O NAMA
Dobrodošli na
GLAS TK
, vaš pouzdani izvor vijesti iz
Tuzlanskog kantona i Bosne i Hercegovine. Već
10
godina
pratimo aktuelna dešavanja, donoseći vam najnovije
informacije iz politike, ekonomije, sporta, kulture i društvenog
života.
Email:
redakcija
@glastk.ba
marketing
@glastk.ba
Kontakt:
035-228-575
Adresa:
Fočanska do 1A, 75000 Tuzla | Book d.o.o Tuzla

○ ○ ○ ○ ○

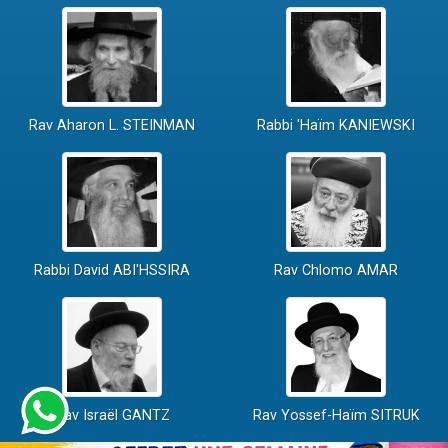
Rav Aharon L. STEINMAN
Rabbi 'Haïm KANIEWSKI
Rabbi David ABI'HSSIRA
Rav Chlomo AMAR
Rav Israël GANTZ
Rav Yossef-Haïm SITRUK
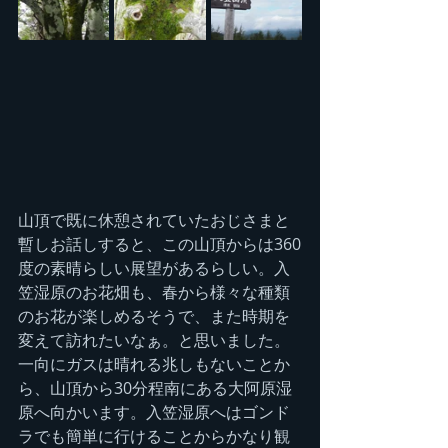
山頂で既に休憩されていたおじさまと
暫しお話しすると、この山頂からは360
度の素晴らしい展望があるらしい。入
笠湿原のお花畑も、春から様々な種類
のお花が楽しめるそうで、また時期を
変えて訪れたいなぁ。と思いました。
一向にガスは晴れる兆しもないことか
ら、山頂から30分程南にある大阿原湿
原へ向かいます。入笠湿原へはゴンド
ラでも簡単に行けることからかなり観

○ ○ ○ ○ ○

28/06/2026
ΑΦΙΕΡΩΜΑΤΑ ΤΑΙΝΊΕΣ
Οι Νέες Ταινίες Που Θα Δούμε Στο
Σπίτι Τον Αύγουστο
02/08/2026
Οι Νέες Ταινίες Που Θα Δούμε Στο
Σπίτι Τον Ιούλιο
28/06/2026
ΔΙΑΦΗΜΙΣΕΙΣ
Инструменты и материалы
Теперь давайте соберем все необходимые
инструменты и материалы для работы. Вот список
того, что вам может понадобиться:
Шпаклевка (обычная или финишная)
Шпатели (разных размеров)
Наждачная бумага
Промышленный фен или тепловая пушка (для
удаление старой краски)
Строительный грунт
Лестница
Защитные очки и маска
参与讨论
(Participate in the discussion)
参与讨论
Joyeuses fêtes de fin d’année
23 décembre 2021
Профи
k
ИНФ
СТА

○ ○ ○ ○ ○

Using the data above, print exactly the lines from the line that contains "変えて訪れたいなぁ。と思いました。" through the line that contains "ラでも簡単に行けることからかなり観", with both included.

• **Answer to this exercise**:
変えて訪れたいなぁ。と思いました。
一向にガスは晴れる兆しもないことか
ら、山頂から30分程南にある大阿原湿
原へ向かいます。入笠湿原へはゴンド
ラでも簡単に行けることからかなり観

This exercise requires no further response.